Required action:
Take the line that contains "right at home, impressing family and f" in the data below and each line after it, through the last, and repeat them unchanged.

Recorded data
--

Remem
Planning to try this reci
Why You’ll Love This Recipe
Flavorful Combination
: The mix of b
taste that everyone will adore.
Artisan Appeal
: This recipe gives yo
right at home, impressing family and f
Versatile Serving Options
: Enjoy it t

--

Solution below:
right at home, impressing family and f
Versatile Serving Options
: Enjoy it t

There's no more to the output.